:: EXERCISE AIM ::
Copy out every line of the data that has the word "series" somewhere in it.

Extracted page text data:
# # #
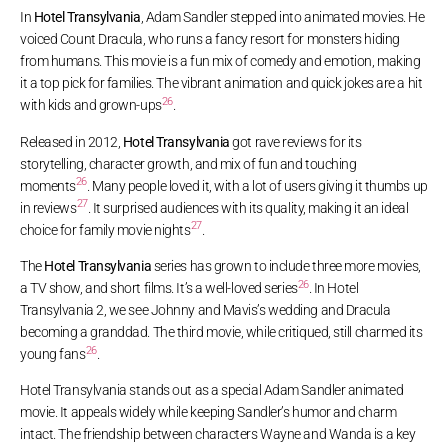
In
Hotel Transylvania
, Adam Sandler stepped into animated movies. He
voiced Count Dracula, who runs a fancy resort for monsters hiding
from humans. This movie is a fun mix of comedy and emotion, making
it a top pick for families. The vibrant animation and quick jokes are a hit
26
with kids and grown-ups
.
Released in 2012,
Hotel Transylvania
got rave reviews for its
storytelling, character growth, and mix of fun and touching
26
moments
. Many people loved it, with a lot of users giving it thumbs up
27
in reviews
. It surprised audiences with its quality, making it an ideal
27
choice for family movie nights
.
The
Hotel Transylvania
series has grown to include three more movies,
26
a TV show, and short films. It’s a well-loved series
. In Hotel
Transylvania 2, we see Johnny and Mavis’s wedding and Dracula
becoming a granddad. The third movie, while critiqued, still charmed its
26
young fans
.
Hotel Transylvania stands out as a special Adam Sandler animated
movie. It appeals widely while keeping Sandler’s humor and charm
intact. The friendship between characters Wayne and Wanda is a key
# # #
:: EXERCISE RESULT ::
series has grown to include three more movies,
a TV show, and short films. It’s a well-loved series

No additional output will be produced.